Sam Altman Compares AI Energy Costs to Raising Children

Sam Altman discussing AI energy consumption compared to raising children

OpenAI CEO Sam Altman has found a new way to defend the massive energy consumption of artificial intelligence: comparing it to raising children. In a recent interview, Altman argued that training a human being over 20 years requires enormous amounts of energy too, making AI data centers seem reasonable by comparison.

The Human Energy Argument

Altman's comparison came during a discussion about the growing scrutiny over AI's environmental impact. Data centers powering large language models consume staggering amounts of electricity and water, and critics have increasingly questioned whether the benefits justify the environmental costs.

Rather than downplaying the energy use, Altman leaned into it. He suggested that if you account for all the energy a human consumes over two decades of development - food production, transportation, heating, education infrastructure - the comparison to training an AI model looks more favorable.

The Reality Check

Climate researchers and environmental advocates were quick to push back. The comparison glosses over a critical distinction: humans already exist and need to be sustained regardless, while AI data centers represent entirely new energy demand being added to an already strained power grid.

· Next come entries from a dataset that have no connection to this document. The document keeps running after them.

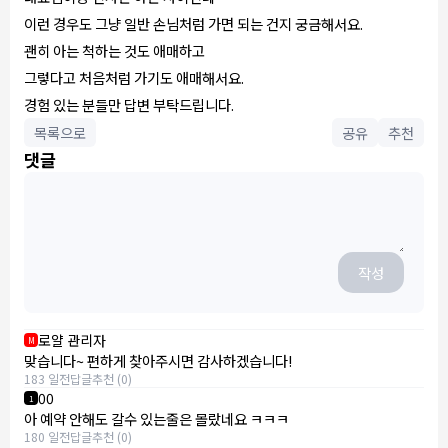
이런 경우도 그냥 일반 손님처럼 가면 되는 건지 궁금해서요.
괜히 아는 척하는 것도 애매하고
그렇다고 처음처럼 가기도 애매해서요.
경험 있는 분들만 답변 부탁드립니다.
목록으로
공유
추천
댓글
작성
로얄 관리자
M
맞습니다~ 편하게 찾아주시면 감사하겠습니다!
183 일전
답글
추천 (0)
00
1
아 예약 안해도 갈수 있는줄은 몰랐네요 ㅋㅋㅋ
180 일전
답글
추천 (0)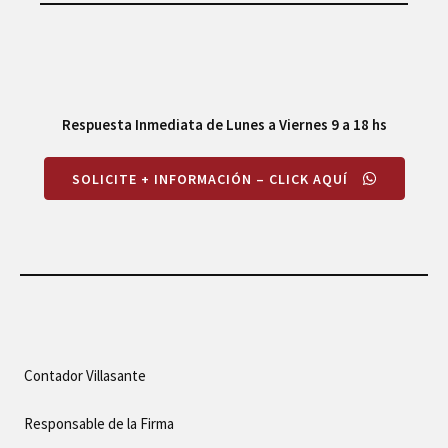
Respuesta Inmediata de Lunes a Viernes
9 a 18 hs
SOLICITE + INFORMACIÓN – CLICK AQUÍ
Contador
Villasante
Responsable de la Firma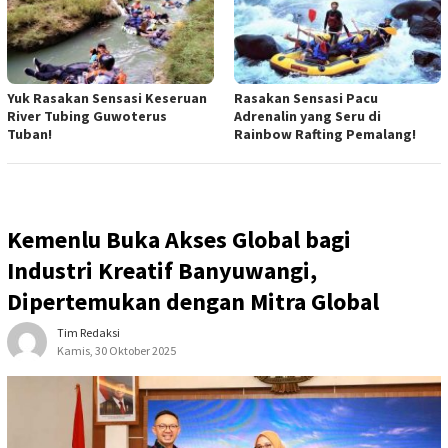
Yuk Rasakan Sensasi Keseruan
Rasakan Sensasi Pacu
River Tubing Guwoterus
Adrenalin yang Seru di
Tuban!
Rainbow Rafting Pemalang!
Kemenlu Buka Akses Global bagi
Industri Kreatif Banyuwangi,
Dipertemukan dengan Mitra Global
Tim Redaksi
Kamis, 30 Oktober 2025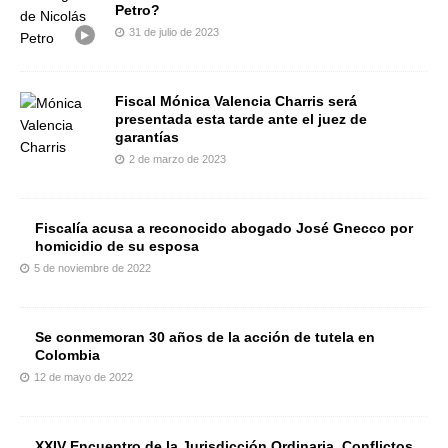
Petro?
31 de julio de 2023
Fiscal Mónica Valencia Charris será
presentada esta tarde ante el juez de
garantías
2 de marzo de 2023
Fiscalía acusa a reconocido abogado José Gnecco por
homicidio de su esposa
5 de noviembre de 2022
Se conmemoran 30 años de la acción de tutela en
Colombia
12 de mayo de 2022
XXIV Encuentro de la Jurisdicción Ordinaria. Conflictos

According to the International Energy Agency, data center electricity consumption is expected to double by 2030, with AI workloads driving much of that growth. Some estimates suggest that training a single large language model can emit as much carbon as five cars over their entire lifetimes.

A Pattern of Deflection

This is not the first time Altman has attempted to reframe the energy conversation. He has previously pointed to nuclear fusion and next-generation solar as eventual solutions, while pushing for more immediate investments in nuclear fission. OpenAI has also signed deals with energy companies to secure power for its expanding infrastructure.

The strategy appears to be acknowledging the problem while arguing that the benefits of AI will ultimately outweigh the environmental costs - a familiar playbook from the tech industry.

The Bottom Line

Comparing AI energy consumption to human existence is a creative rhetorical move, but it sidesteps the fundamental question: is this particular use of energy worth the trade-off? As AI companies race to build ever-larger models, that question is only going to become more pressing. The answer will likely depend on whether AI delivers on the transformative promises its creators keep making.